People that has gone through The Little Schemer might not find this exciting. One of the things that I discovered while patching Clatrix is that implementing clojure.lang.ISeq interface in your custom data structure unlocks the magic of Lisp composition. By enabling primative operators such as first, next, more, cons, higher-level operations such as map and reduce would just work when operating on your data structure. I find it fascinating that a native Fortran matrix object (through jBLAS) can be made clojury with a few magic operations implemented.

However, getting a deftype implementation of Matrix correct took some effort as these operators are not as simple as they seem.

public interface ISeq extends IPersistentCollection {
    Object first();
    ISeq next();
    ISeq more();
    ISeq cons(Object o);
}

For example, say we have a matrix M like so.

=> (def M (matrix [[1 2 3] [4 5 6] [7 8 9]]))
=> M
A 3x3 matrix
-------------
1.00e+00  2.00e+00  3.00e+00 
4.00e+00  5.00e+00  6.00e+00 
7.00e+00  8.00e+00  9.00e+00

Reducing M across its maps is equivalent to a column-wise operation.

=> (reduce #(map + %1 %2) M)
(12.0 15.0 18.0)

Yet for a while this doesn't work because I wasn't careful on my implementation of first.

Consider the case of a 2x2 matrix. A 2x2 matrix is structurally equivalent to a nested vector. Calling first on these would yield:

=> (first [[1 2] [3 4]])
[1 2]
=> (first (matrix [[1 2] [3 4]]))
A 1x2 matrix
-------------
1.00e+00  2.00e+00

And for a 3x1 vector matrix, i.e. one-dimensional, it is equivalent to a regular vector.

=> (first [1 2 3])
1
=> (first (matrix [1 2 3]))
1.0

But here's a tricky bit. What happens during reduce as it keeps recurring next and first?

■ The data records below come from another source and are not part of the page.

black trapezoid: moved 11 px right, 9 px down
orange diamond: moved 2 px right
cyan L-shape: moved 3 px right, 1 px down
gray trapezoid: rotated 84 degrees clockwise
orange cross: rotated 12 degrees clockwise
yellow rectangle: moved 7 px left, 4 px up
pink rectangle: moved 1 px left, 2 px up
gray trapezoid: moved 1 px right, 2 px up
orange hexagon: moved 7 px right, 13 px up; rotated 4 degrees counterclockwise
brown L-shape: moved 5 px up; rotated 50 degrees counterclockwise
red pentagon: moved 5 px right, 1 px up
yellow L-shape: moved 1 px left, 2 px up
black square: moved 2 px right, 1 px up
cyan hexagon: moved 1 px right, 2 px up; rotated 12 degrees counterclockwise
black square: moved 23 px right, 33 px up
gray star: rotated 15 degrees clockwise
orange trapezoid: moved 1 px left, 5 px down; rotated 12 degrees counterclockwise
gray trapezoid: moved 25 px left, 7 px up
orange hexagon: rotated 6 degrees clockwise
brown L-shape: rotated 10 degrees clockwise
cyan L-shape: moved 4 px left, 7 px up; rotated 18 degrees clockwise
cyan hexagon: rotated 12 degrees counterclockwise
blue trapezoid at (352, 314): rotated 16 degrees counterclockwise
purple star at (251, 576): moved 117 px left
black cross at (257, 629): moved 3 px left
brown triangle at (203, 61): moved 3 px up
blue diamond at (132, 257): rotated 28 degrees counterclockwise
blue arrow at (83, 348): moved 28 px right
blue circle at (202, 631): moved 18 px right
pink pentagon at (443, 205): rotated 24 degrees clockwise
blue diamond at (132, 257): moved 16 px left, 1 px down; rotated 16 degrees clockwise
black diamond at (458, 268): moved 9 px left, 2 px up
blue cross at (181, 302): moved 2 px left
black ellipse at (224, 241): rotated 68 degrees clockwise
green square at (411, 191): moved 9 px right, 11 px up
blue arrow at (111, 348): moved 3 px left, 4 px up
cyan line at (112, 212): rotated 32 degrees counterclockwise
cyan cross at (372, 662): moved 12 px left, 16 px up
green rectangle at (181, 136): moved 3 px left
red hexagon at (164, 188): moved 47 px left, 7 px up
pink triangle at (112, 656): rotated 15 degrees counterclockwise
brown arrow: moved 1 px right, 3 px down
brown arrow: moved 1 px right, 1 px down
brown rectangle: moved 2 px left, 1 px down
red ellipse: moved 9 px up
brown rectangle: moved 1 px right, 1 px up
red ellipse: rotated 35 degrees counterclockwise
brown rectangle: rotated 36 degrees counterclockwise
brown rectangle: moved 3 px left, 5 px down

Let's step this through for (reduce #(map + %1 %2) M). %1 is basically the result so far and %2 is the first of the remaining collection to be processed.

iterationaccumulated (%1)first (%2)remaining
0nil[1 2 3][[1 2 3] [4 5 6] [7 8 9]]
1[1 2 3][4 5 6][[4 5 6] [7 8 9]]
2, bad[5 7 9]7[[7 8 9]]
2, good[5 7 9][7 8 9][[7 8 9]]

The problem arises in the second iteration. Calling (rest [[4 5 6] [7 8 9]]) returns [[7 8 9]]. However, (matrix [[7 8 9]]) is a row vector and (matrix [7 8 9]) is a column vector. Both are considered one dimensional. In either case, first of a vector should return the first element, which is a number. Thus at this iteration, reduce breaks because you can't map a sequence with a number, (map + [5 7 9] 7), to get an accumulated value.

What we want though, is for the second iteration to return [7 8 9] instead because the original matrix is not a vector. Luckily, this particular problem has been solved by my colleague Antonio Garrote when he did this in Java a year ago by keeping a predicate field signifying is this matrix supposed to be vector or not.

So there you have it. If you find yourself needing to implement deftype to build your own data structure in Clojure. Do consider implementing clojure.lang.ISeq to leverage high-level Clojure functions but be careful about those seemingly simplistic primitive operators.